#### Extracted data
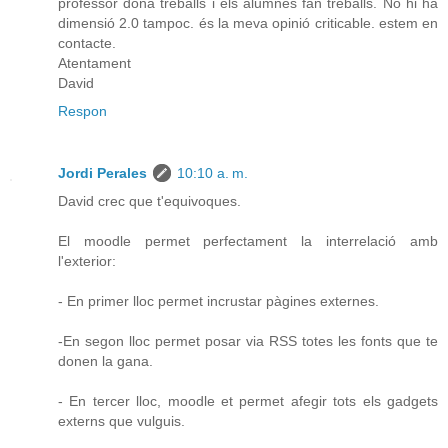
professor dóna treballs i els alumnes fan treballs. No hi ha
dimensió 2.0 tampoc. és la meva opinió criticable. estem en
contacte.
Atentament
David
Respon
Jordi Perales
10:10 a. m.
David crec que t'equivoques.
El moodle permet perfectament la interrelació amb
l'exterior:
- En primer lloc permet incrustar pàgines externes.
-En segon lloc permet posar via RSS totes les fonts que te
donen la gana.
- En tercer lloc, moodle et permet afegir tots els gadgets
externs que vulguis.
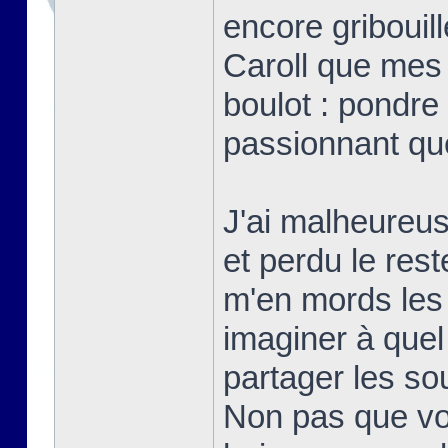
encore gribouill
Caroll que mes
boulot : pondre 
passionnant qu
J'ai malheureu
et perdu le res
m'en mords les
imaginer à quel 
partager les s
Non pas que vo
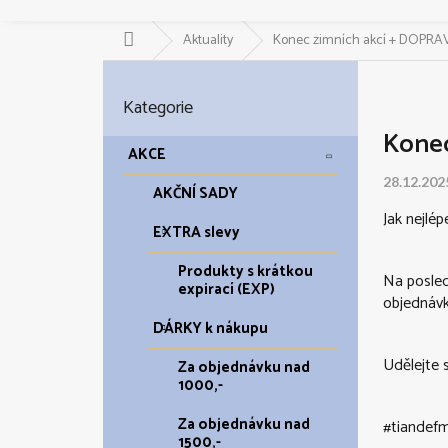
Domů
Aktuality
Konec zimních akcí + DOPR
P
o
Přeskočit
Kategorie
kategorie
s
Kone
t
AKCE
r
28.12.202
a
AKČNÍ SADY
n
Jak nejlé
EXTRA slevy
n
í
Produkty s krátkou
Na posled
p
expirací (EXP)
objednáv
a
DÁRKY k nákupu
n
e
Udělejte s
Za objednávku nad
l
1000,-
Za objednávku nad
#tiandefm
1500,-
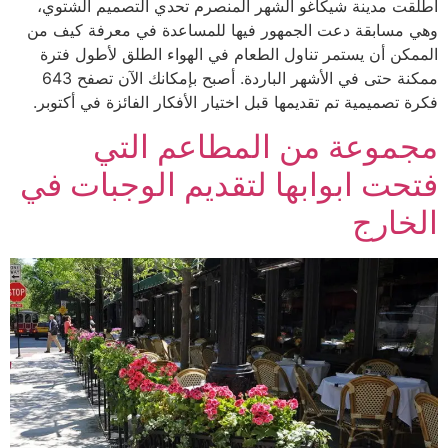
أطلقت مدينة شيكاغو الشهر المنصرم تحدي التصميم الشتوي،
وهي مسابقة دعت الجمهور فيها للمساعدة في معرفة كيف من
الممكن أن يستمر تناول الطعام في الهواء الطلق لأطول فترة
ممكنة حتى في الأشهر الباردة. أصبح بإمكانك الآن تصفح 643
فكرة تصميمية تم تقديمها قبل اختيار الأفكار الفائزة في أكتوبر.
مجموعة من المطاعم التي
فتحت ابوابها لتقديم الوجبات في
الخارج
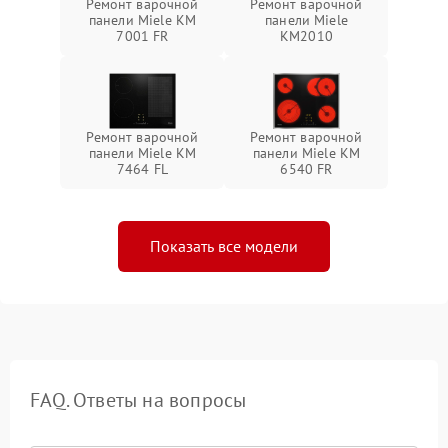
Ремонт варочной
Ремонт варочной
панели Miele KM
панели Miele
7001 FR
KM2010
Ремонт варочной
Ремонт варочной
панели Miele KM
панели Miele KM
7464 FL
6540 FR
Показать все модели
FAQ. Ответы на вопросы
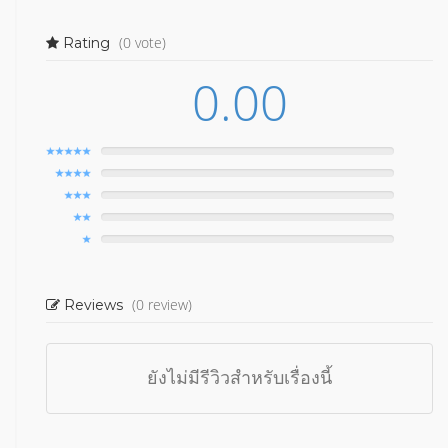
(0 vote)
Rating
0.00
(0 review)
Reviews
ยังไม่มีรีวิวสำหรับเรื่องนี้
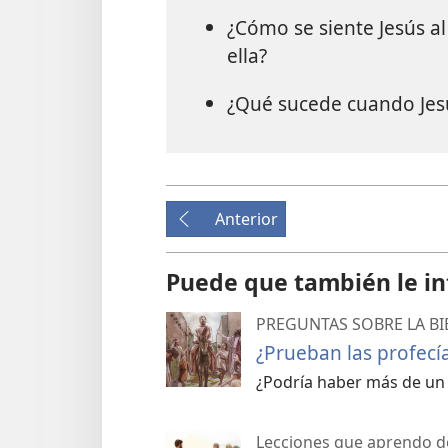
¿Cómo se siente Jesús al
ella?
¿Qué sucede cuando Jesú
Anterior
Puede que también le in
PREGUNTAS SOBRE LA BI
¿Prueban las profecía
¿Podría haber más de un
Lecciones que aprendo de 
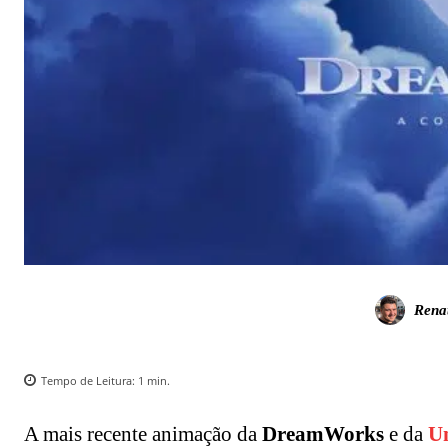
Rena
Tempo de Leitura:
1
min.
A mais recente animação da
DreamWorks
e da
Un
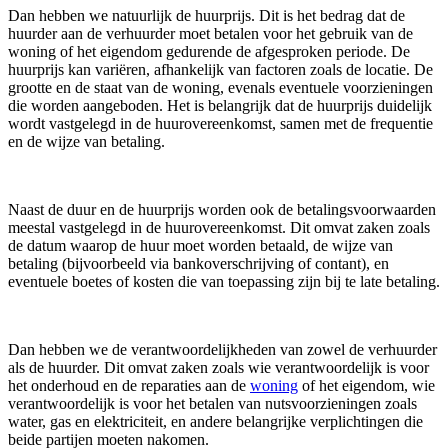
Dan hebben we natuurlijk de huurprijs. Dit is het bedrag dat de
huurder aan de verhuurder moet betalen voor het gebruik van de
woning of het eigendom gedurende de afgesproken periode. De
huurprijs kan variëren, afhankelijk van factoren zoals de locatie. De
grootte en de staat van de woning, evenals eventuele voorzieningen
die worden aangeboden. Het is belangrijk dat de huurprijs duidelijk
wordt vastgelegd in de huurovereenkomst, samen met de frequentie
en de wijze van betaling.
Naast de duur en de huurprijs worden ook de betalingsvoorwaarden
meestal vastgelegd in de huurovereenkomst. Dit omvat zaken zoals
de datum waarop de huur moet worden betaald, de wijze van
betaling (bijvoorbeeld via bankoverschrijving of contant), en
eventuele boetes of kosten die van toepassing zijn bij te late betaling.
Dan hebben we de verantwoordelijkheden van zowel de verhuurder
als de huurder. Dit omvat zaken zoals wie verantwoordelijk is voor
het onderhoud en de reparaties aan de
woning
of het eigendom, wie
verantwoordelijk is voor het betalen van nutsvoorzieningen zoals
water, gas en elektriciteit, en andere belangrijke verplichtingen die
beide partijen moeten nakomen.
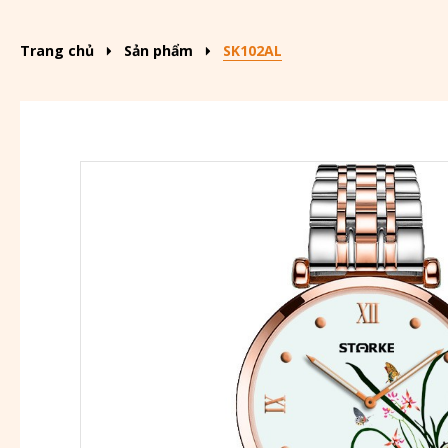
Trang chủ
Sản phẩm
SK102AL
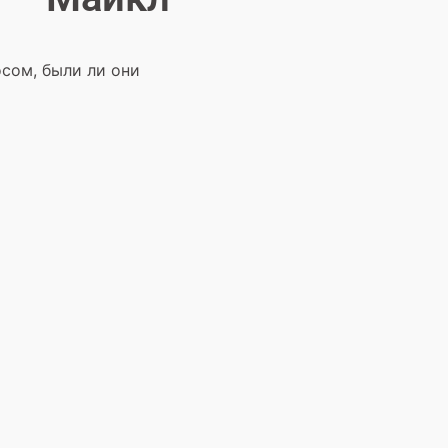
сом, были ли они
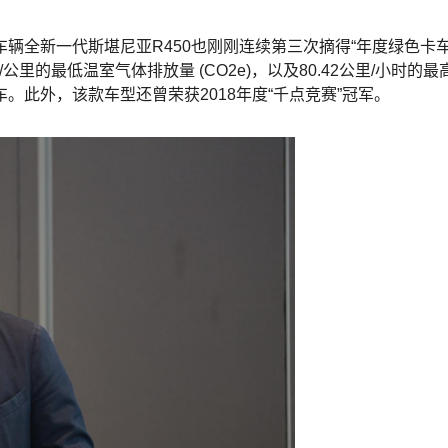
辆全新一代斯堪尼亚R450也刚刚连续第三次摘得“年度绿色卡车
/公里的最低温室气体排放量 (CO2e)，以及80.42公里/小时的最
此外，该款车型还曾荣获2018年度“千点竞赛”冠军。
########
Leave the images out and output the remaining material exactly as it stands.

professor dóna treballs i els alumnes fan treballs. No hi ha
dimensió 2.0 tampoc. és la meva opinió criticable. estem en
contacte.
Atentament
David
Respon
Jordi Perales
10:10 a. m.
David crec que t'equivoques.
El moodle permet perfectament la interrelació amb
l'exterior:
- En primer lloc permet incrustar pàgines externes.
-En segon lloc permet posar via RSS totes les fonts que te
donen la gana.
- En tercer lloc, moodle et permet afegir tots els gadgets
externs que vulguis.
encore gribouill
Caroll que mes
boulot : pondre 
passionnant qu
J'ai malheureu
et perdu le res
m'en mords les
imaginer à quel 
partager les s
Non pas que vo
Domů
Aktuality
Konec zimních akcí + DOPR
P
o
Přeskočit
Kategorie
kategorie
s
Kone
t
AKCE
r
28.12.202
a
AKČNÍ SADY
n
Jak nejlé
EXTRA slevy
n
í
Produkty s krátkou
Na posled
p
expirací (EXP)
objednáv
a
DÁRKY k nákupu
n
e
Udělejte s
Za objednávku nad
l
1000,-
Za objednávku nad
#tiandefm
1500,-
أطلقت مدينة شيكاغو الشهر المنصرم تحدي التصميم الشتوي،
وهي مسابقة دعت الجمهور فيها للمساعدة في معرفة كيف من
الممكن أن يستمر تناول الطعام في الهواء الطلق لأطول فترة
ممكنة حتى في الأشهر الباردة. أصبح بإمكانك الآن تصفح 643
فكرة تصميمية تم تقديمها قبل اختيار الأفكار الفائزة في أكتوبر.
مجموعة من المطاعم التي
فتحت ابوابها لتقديم الوجبات في
الخارج
Ремонт варочной
Ремонт варочной
панели Miele KM
панели Miele
7001 FR
KM2010
Ремонт варочной
Ремонт варочной
панели Miele KM
панели Miele KM
7464 FL
6540 FR
Показать все модели
FAQ. Ответы на вопросы
(0 vote)
Rating
0.00
(0 review)
Reviews
ยังไม่มีรีวิวสำหรับเรื่องนี้
¿Cómo se siente Jesús al
ella?
¿Qué sucede cuando Jesú
Anterior
Puede que también le in
PREGUNTAS SOBRE LA BI
¿Prueban las profecía
¿Podría haber más de un
Lecciones que aprendo de 
Rena
Tempo de Leitura:
1
min.
A mais recente animação da
DreamWorks
e da
Un
Dan hebben we natuurlijk de huurprijs. Dit is het bedrag dat de
huurder aan de verhuurder moet betalen voor het gebruik van de
woning of het eigendom gedurende de afgesproken periode. De
huurprijs kan variëren, afhankelijk van factoren zoals de locatie. De
grootte en de staat van de woning, evenals eventuele voorzieningen
die worden aangeboden. Het is belangrijk dat de huurprijs duidelijk
wordt vastgelegd in de huurovereenkomst, samen met de frequentie
en de wijze van betaling.
Naast de duur en de huurprijs worden ook de betalingsvoorwaarden
meestal vastgelegd in de huurovereenkomst. Dit omvat zaken zoals
de datum waarop de huur moet worden betaald, de wijze van
betaling (bijvoorbeeld via bankoverschrijving of contant), en
eventuele boetes of kosten die van toepassing zijn bij te late betaling.
Dan hebben we de verantwoordelijkheden van zowel de verhuurder
als de huurder. Dit omvat zaken zoals wie verantwoordelijk is voor
het onderhoud en de reparaties aan de
woning
of het eigendom, wie
verantwoordelijk is voor het betalen van nutsvoorzieningen zoals
water, gas en elektriciteit, en andere belangrijke verplichtingen die
beide partijen moeten nakomen.
Trang chủ
Sản phẩm
SK102AL
сом, были ли они
辆全新一代斯堪尼亚R450也刚刚连续第三次摘得“年度绿色卡车
/公里的最低温室气体排放量 (CO2e)，以及80.42公里/小时的最
此外，该款车型还曾荣获2018年度“千点竞赛”冠军。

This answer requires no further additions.